Wednesday, August 29, 2012

Elena and Her Men (Elena et les Hommes), 1956, dir. Jean Renoir

I’m a TCM junkie--- so I was excited when Summer Under the Stars was going to be featuring a day of Ingrid Bergman and showing Jean Renoir’s cotton-candied visual spectacle “Elena et les Hommes” as part of the series.   However, as sometimes happens with fair TCM, there were no Canadian rights and it was not scheduled in our programming.

Alas, I was in the mood for some Ingrid Bergman! Some Mel Ferrer! What to do!

I went online to Bay Street Video’s extensive web selection (seriously, if you live in Toronto, you should use this store as I do; best DVD selection in the city: especially for those little, esoteric foreign titles, art films and classics) and found it there as part of the Criterion Collection.
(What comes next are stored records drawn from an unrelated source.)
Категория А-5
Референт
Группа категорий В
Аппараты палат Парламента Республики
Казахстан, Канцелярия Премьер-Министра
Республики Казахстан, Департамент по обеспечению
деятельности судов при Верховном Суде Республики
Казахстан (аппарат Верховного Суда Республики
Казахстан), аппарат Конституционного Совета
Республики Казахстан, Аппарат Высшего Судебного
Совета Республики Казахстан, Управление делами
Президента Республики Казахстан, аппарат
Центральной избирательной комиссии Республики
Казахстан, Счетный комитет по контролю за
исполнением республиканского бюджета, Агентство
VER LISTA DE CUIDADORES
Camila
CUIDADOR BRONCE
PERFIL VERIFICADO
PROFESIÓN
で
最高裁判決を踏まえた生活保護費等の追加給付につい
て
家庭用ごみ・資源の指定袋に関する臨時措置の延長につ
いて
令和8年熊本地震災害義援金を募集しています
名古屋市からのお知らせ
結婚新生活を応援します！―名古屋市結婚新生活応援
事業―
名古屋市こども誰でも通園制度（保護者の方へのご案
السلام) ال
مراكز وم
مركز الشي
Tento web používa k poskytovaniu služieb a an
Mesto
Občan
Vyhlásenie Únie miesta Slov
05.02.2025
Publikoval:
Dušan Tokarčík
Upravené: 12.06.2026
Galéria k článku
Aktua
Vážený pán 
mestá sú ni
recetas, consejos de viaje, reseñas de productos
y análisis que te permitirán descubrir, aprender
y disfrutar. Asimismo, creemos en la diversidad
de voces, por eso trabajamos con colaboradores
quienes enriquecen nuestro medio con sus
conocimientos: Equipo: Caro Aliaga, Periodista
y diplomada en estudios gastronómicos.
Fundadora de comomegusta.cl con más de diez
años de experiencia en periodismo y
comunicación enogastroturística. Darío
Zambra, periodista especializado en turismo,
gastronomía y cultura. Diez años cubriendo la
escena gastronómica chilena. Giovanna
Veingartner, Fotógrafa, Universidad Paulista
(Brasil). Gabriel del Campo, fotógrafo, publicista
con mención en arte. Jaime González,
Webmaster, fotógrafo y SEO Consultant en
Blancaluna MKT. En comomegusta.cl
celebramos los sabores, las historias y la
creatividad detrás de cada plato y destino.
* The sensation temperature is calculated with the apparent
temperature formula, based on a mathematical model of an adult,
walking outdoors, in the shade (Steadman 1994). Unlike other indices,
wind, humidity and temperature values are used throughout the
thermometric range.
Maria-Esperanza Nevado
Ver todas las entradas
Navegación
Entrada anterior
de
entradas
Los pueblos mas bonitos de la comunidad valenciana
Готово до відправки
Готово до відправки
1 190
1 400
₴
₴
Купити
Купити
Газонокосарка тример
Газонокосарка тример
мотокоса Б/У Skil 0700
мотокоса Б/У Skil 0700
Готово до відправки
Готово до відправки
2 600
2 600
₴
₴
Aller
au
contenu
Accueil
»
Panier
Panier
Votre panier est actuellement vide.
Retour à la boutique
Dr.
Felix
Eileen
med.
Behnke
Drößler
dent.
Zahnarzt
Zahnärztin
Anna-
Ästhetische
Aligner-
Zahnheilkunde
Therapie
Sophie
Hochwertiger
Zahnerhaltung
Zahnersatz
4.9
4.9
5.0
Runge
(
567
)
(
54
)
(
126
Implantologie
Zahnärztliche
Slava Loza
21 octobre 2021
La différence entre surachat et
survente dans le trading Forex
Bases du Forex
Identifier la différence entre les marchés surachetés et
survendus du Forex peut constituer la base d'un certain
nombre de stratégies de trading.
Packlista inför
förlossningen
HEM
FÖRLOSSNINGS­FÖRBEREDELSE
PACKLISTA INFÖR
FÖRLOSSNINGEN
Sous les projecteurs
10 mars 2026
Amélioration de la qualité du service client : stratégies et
This film, readers, is absolutely ridiculous; but the palette---so lovely, so full of the joie-di-vivre which painted the spectacles of Renoir’s interestingly spun carousels.  Jean Renoir was the son of painter Pierre- Auguste Renoir and father and son share a passion for diverse colour and landscape.  Renoir the filmmaker enjoys the carnivalesque aspect of bustling crowds, of parades, of hot air balloons being thrust into a marshmallow-clouded sky ( and landing in Germany incidentally causing an International disaster preluding to war as quickly as you can say “Franz Ferdinand”) Herein, he portrays the wily but impoverished Polish princess, Elena (Ingrid Bergman) and her two ardent suitors. 

The political dichotomy of the film greatly clashes with the boisterous outbursts of song and dance and fitful and ludicrously French penchant for l’amour.   Elena has been mostly romantically unattached until a Bastille Day parade throws her in the path of the scrumptious Comte Henri de Chevincourt (Melchor Ferrer--- sorry. I have to call Mel Ferrer by his full name because … MELCHOR….) and his friend General Rollan, the object of the spectacle, the boisterous applause and the cries of vivre.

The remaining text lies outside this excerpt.